* [How to complete this task]:
Your job is to set down the stretch of entries that opens with the line containing "Nasdaq 100. It" and closes with the line containing "you don’t need". Keep both end lines, copy each exactly, and add nothing.

[[ Data section open ]]

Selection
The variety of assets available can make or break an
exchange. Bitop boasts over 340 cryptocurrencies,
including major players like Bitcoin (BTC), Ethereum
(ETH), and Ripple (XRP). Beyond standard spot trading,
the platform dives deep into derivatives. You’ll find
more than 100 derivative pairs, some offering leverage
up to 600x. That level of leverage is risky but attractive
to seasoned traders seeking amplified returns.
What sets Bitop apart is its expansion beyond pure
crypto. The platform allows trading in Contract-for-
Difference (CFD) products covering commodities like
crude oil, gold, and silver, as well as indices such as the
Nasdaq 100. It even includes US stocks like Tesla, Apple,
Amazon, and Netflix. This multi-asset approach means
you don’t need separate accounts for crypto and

[[ Data section closed ]]
[[ Data section open ]]

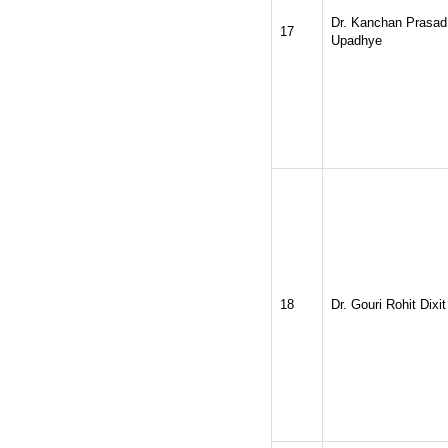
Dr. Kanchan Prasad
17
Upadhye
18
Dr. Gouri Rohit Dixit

[[ Data section closed ]]

* [Task output]:
Nasdaq 100. It even includes US stocks like Tesla, Apple,
Amazon, and Netflix. This multi-asset approach means
you don’t need separate accounts for crypto and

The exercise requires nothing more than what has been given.